3/21/2019 2:10:00 PM CLJSTC moves facilities plan forward
The Chisago Lakes Joint Sewage Treatment Commission members Monday this week gave engineering firm StanTec, the go-ahead to get plans done for bidding out systemwide improvements and upgrades. The commission will see details at the April regular meeting, according to Ron LaFond, engineer.
The CLJSTC has a multi-year facilities plan for addressing maintenance, repair and replacement projects needed in the network that collects and delivers wastewater to the teatment plant, north of Chisago City.
Projects include manholes, lift stations, underground pipe infrastructure and work within the plant itself.

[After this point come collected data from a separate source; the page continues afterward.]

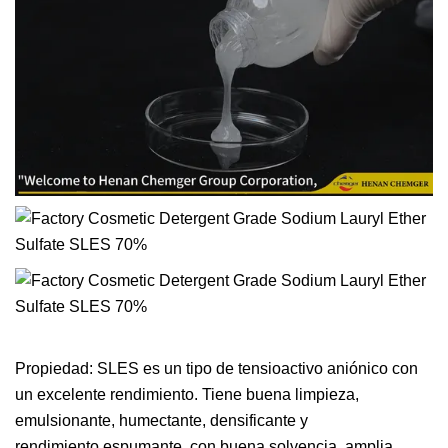
Propiedad: SLES es un tipo de tensioactivo aniónico con
un excelente rendimiento. Tiene buena limpieza,
emulsionante, humectante, densificante y
rendimiento espumante, con buena solvencia, amplia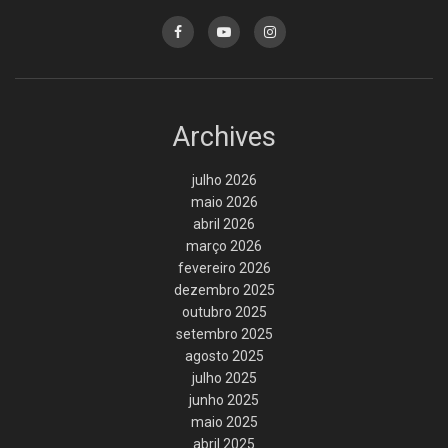
Archives
julho 2026
maio 2026
abril 2026
março 2026
fevereiro 2026
dezembro 2025
outubro 2025
setembro 2025
agosto 2025
julho 2025
junho 2025
maio 2025
abril 2025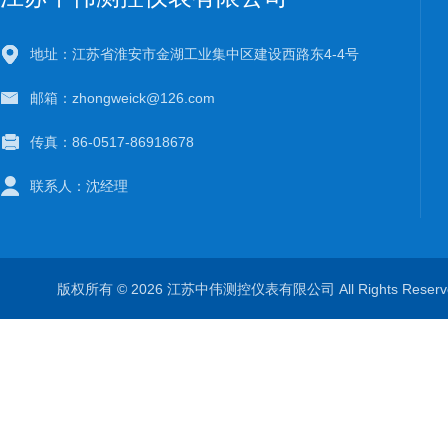
地址：江苏省淮安市金湖工业集中区建设西路东4-4号
邮箱：zhongweick@126.com
传真：86-0517-86918678
联系人：沈经理
版权所有 © 2026 江苏中伟测控仪表有限公司 All Rights Rese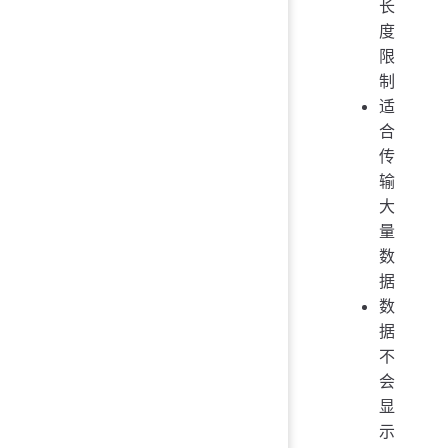
长
度
限
制
适
合
传
输
大
量
数
据
数
据
不
会
显
示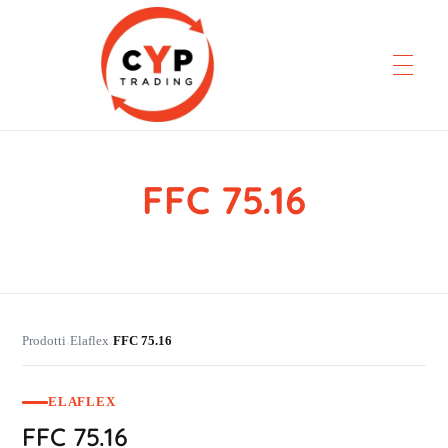
FFC 75.16
CYP Trading
Professionelle Ersatzteilbeschaffung
Prodotti
Elaflex
FFC 75.16
›
›
ELAFLEX
FFC 75.16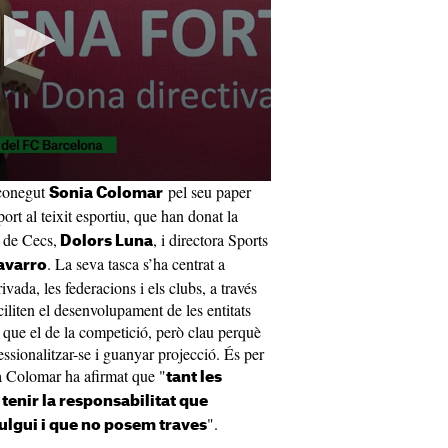
conegut
pel seu paper
Sonia Colomar
port al teixit esportiu, que han donat la
 de Cecs,
, i directora Sports
Dolors Luna
. La seva tasca s’ha centrat a
avarro
ivada, les federacions i els clubs, a través
iliten el desenvolupament de les entitats
 que el de la competició, però clau perquè
essionalitzar-se i guanyar projecció. És per
a Colomar ha afirmat que "
tant les
enir la responsabilitat que
".
ulgui i que no posem traves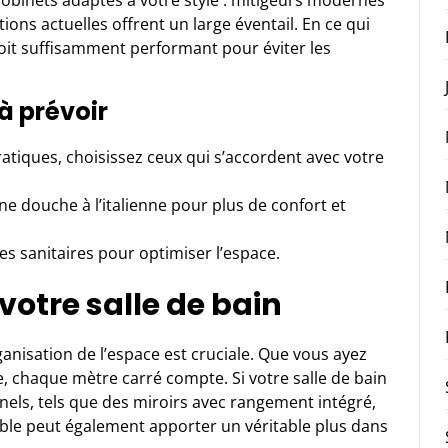
s robinets adaptés à votre style : mitigeurs modernes
ions actuelles offrent un large éventail. En ce qui
soit suffisamment performant pour éviter les
à prévoir
ratiques, choisissez ceux qui s’accordent avec votre
ne douche à l’italienne pour plus de confort et
des sanitaires pour optimiser l’espace.
votre salle de bain
rganisation de l’espace est cruciale. Que vous ayez
e, chaque mètre carré compte. Si votre salle de bain
nnels, tels que des miroirs avec rangement intégré,
ble peut également apporter un véritable plus dans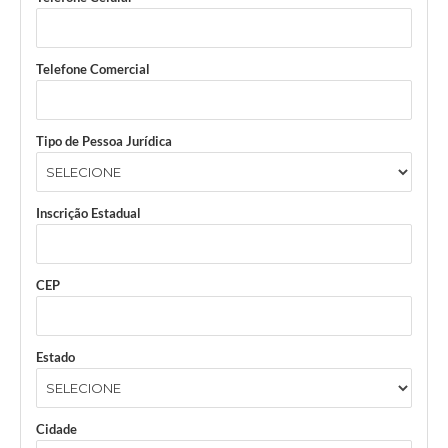
Telefone Comercial
Tipo de Pessoa Jurídica
Inscrição Estadual
CEP
Estado
Cidade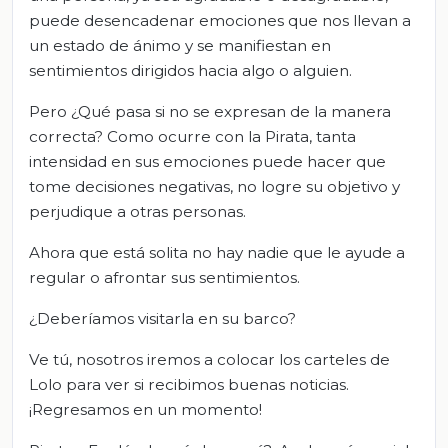
puede desencadenar emociones que nos llevan a
un estado de ánimo y se manifiestan en
sentimientos dirigidos hacia algo o alguien.
Pero ¿Qué pasa si no se expresan de la manera
correcta? Como ocurre con la Pirata, tanta
intensidad en sus emociones puede hacer que
tome decisiones negativas, no logre su objetivo y
perjudique a otras personas.
Ahora que está solita no hay nadie que le ayude a
regular o afrontar sus sentimientos.
¿Deberíamos visitarla en su barco?
Ve tú, nosotros iremos a colocar los carteles de
Lolo para ver si recibimos buenas noticias.
¡Regresamos en un momento!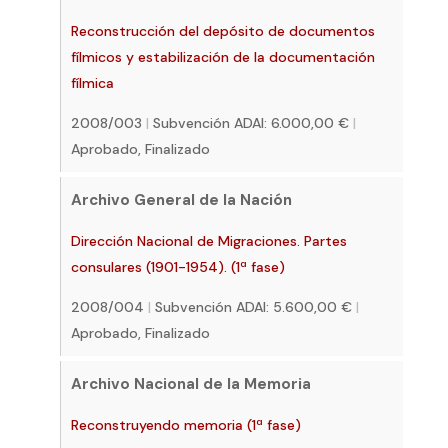
Reconstrucción del depósito de documentos
fílmicos y estabilización de la documentación
fílmica
2008/003
|
Subvención ADAI: 6.000,00 €
|
Aprobado, Finalizado
Archivo General de la Nación
Dirección Nacional de Migraciones. Partes
consulares (1901-1954). (1ª fase)
2008/004
|
Subvención ADAI: 5.600,00 €
|
Aprobado, Finalizado
Archivo Nacional de la Memoria
Reconstruyendo memoria (1ª fase)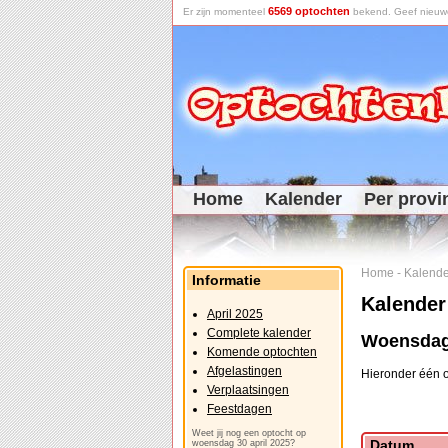
6569 optochten
Er zijn momenteel
bekend. Geef nieuwe 
Home
Kalender
Per provi
Home
-
Kalende
Informatie
Kalender
April 2025
Complete kalender
Woensdag 
Komende optochten
Afgelastingen
Hieronder één o
Verplaatsingen
Feestdagen
Weet jij nog een optocht op
Datum
woensdag 30 april 2025?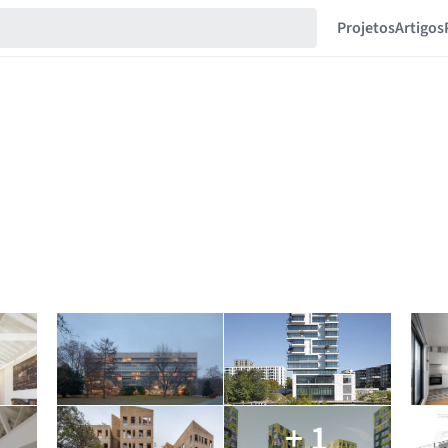
Projetos
Artigos
+ 1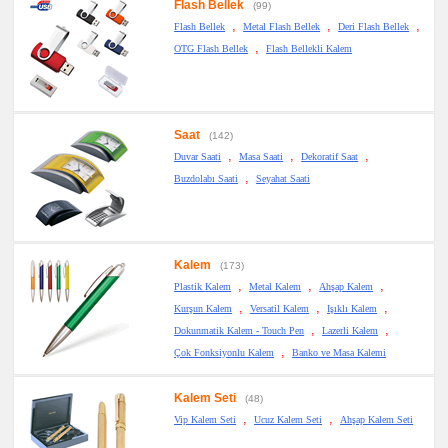
Flash Bellek
(99)
,
,
,
Flash Bellek
Metal Flash Bellek
Deri Flash Bellek
,
OTG Flash Bellek
Flash Bellekli Kalem
Saat
(142)
,
,
,
Duvar Saati
Masa Saati
Dekoratif Saat
,
Buzdolabı Saati
Seyahat Saati
Kalem
(173)
,
,
,
Plastik Kalem
Metal Kalem
Ahşap Kalem
,
,
,
Kurşun Kalem
Versatil Kalem
Işıklı Kalem
,
,
Dokunmatik Kalem - Touch Pen
Lazerli Kalem
,
Çok Fonksiyonlu Kalem
Banko ve Masa Kalemi
Kalem Seti
(48)
,
,
Vip Kalem Seti
Ucuz Kalem Seti
Ahşap Kalem Seti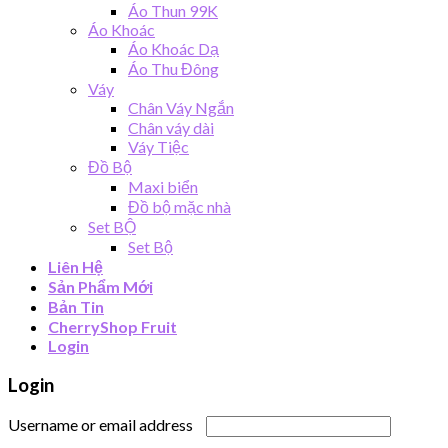
Áo Thun 99K
Áo Khoác
Áo Khoác Dạ
Áo Thu Đông
Váy
Chân Váy Ngắn
Chân váy dài
Váy Tiệc
Đồ Bộ
Maxi biển
Đồ bộ mặc nhà
Set BỘ
Set Bộ
Liên Hệ
Sản Phẩm Mới
Bản Tin
CherryShop Fruit
Login
Login
Username or email address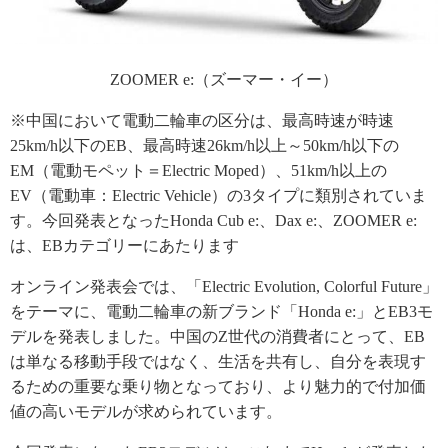
ZOOMER e:（ズーマー・イー）
※中国において電動二輪車の区分は、最高時速が時速
25km/h以下のEB、最高時速26km/h以上～50km/h以下の
EM（電動モペット＝Electric Moped）、51km/h以上の
EV（電動車：Electric Vehicle）の3タイプに類別されていま
す。今回発表となったHonda Cub e:、Dax e:、ZOOMER e:
は、EBカテゴリーにあたります
オンライン発表会では、「Electric Evolution, Colorful Future」
をテーマに、電動二輪車の新ブランド「Honda e:」とEB3モ
デルを発表しました。中国のZ世代の消費者にとって、EB
は単なる移動手段ではなく、生活を共有し、自分を表現す
るための重要な乗り物となっており、より魅力的で付加価
値の高いモデルが求められています。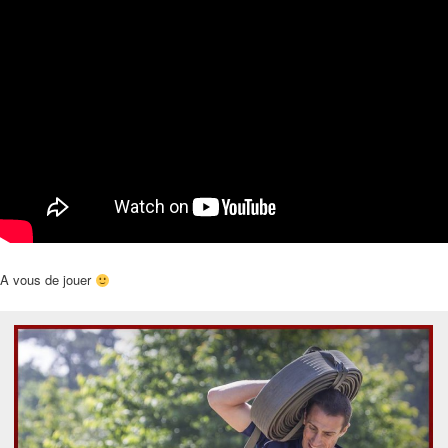
A vous de jouer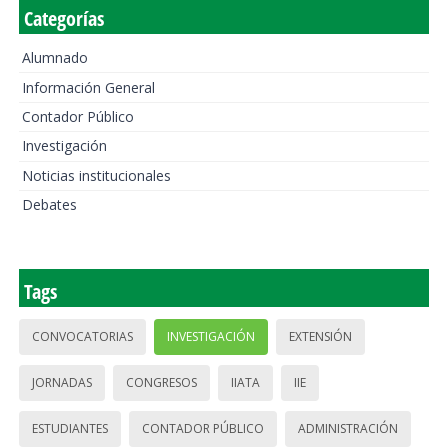
Categorías
Alumnado
Información General
Contador Público
Investigación
Noticias institucionales
Debates
Tags
CONVOCATORIAS
INVESTIGACIÓN
EXTENSIÓN
JORNADAS
CONGRESOS
IIATA
IIE
ESTUDIANTES
CONTADOR PÚBLICO
ADMINISTRACIÓN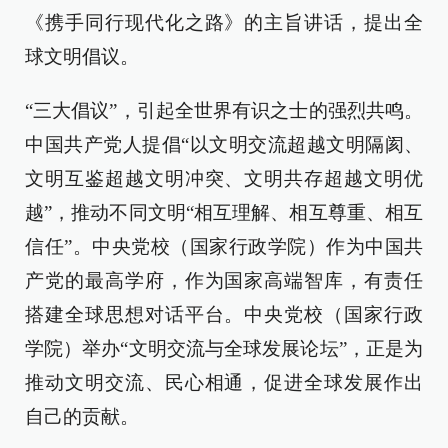
《携手同行现代化之路》的主旨讲话，提出全
球文明倡议。
“三大倡议”，引起全世界有识之士的强烈共鸣。
中国共产党人提倡“以文明交流超越文明隔阂、
文明互鉴超越文明冲突、文明共存超越文明优
越”，推动不同文明“相互理解、相互尊重、相互
信任”。中央党校（国家行政学院）作为中国共
产党的最高学府，作为国家高端智库，有责任
搭建全球思想对话平台。中央党校（国家行政
学院）举办“文明交流与全球发展论坛”，正是为
推动文明交流、民心相通，促进全球发展作出
自己的贡献。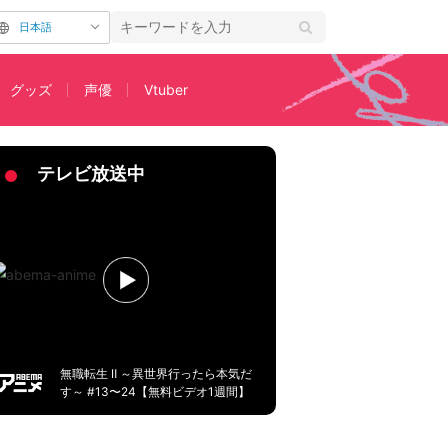
日本語
グッズ
声優
Vtuber
ップ文庫」人気作のアニメ情報が続々到着
テレビ放送中
無職転生 Ⅱ ～異世界行ったら本気だ
す～ #13〜24【無料ビデオ1週間】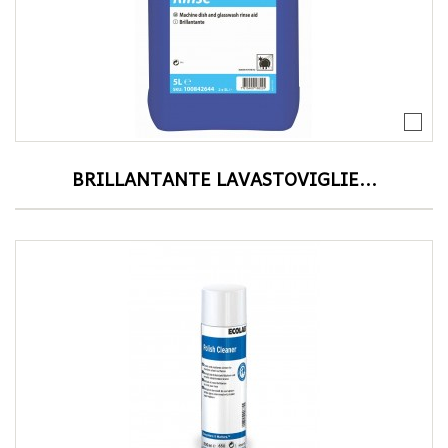
BRILLANTANTE LAVASTOVIGLIE...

A public hearing was held February 19 and member city councils have all expressed consensus on moving ahead with the plan.
The CLJSTC serves Wyoming, Stacy, Chisago City, Lindstrom, Center City, the county government center and Hazelden-South Center Lake Sanitary District.
LaFond told commission members he’d like to get bids before next winter, so whichever projects are chosen as priority, the work is ready to go in spring 2020.
This phase of engineering is earmarked at roughly $80,000.
In other matters: Attorney Ted Alliegro reported the flushable wipes lawsuit is potentially going to trial by year’s end. A motion this spring is seeking to seperate out the three remaining defendants rather than keeping the manufacturers lumped together.
The lawsuit seeks damages for costs associated with wastewater systems having to deal with wipes that are not breaking down in sewer systems as promised. The public is requested to NOT flush wipes at all. They end up clogging sewer equipment and causing issues at treatment plants. The lawsuit would disallow the products to be marketed as “flushable” if the complainants prevail and the goal is to get some money for dozens of public systems to cover at least some of their costs.
CLJSTC Plant Supervisor Mark Nelson reported the phragmites at the facility have been cut down, but there are no plans for chemical eradication. He said it’s reported that 17 of the state’s 280 wastewater treatment plants have used phragmites in their operations and have stands of the noxious weed on-site. The non-native water reed was recommended by plant designers at one time for effective utilization of unwanted nutrients in sewer holding ponds; but phragmites has since become an aggressive invasive in the landscape.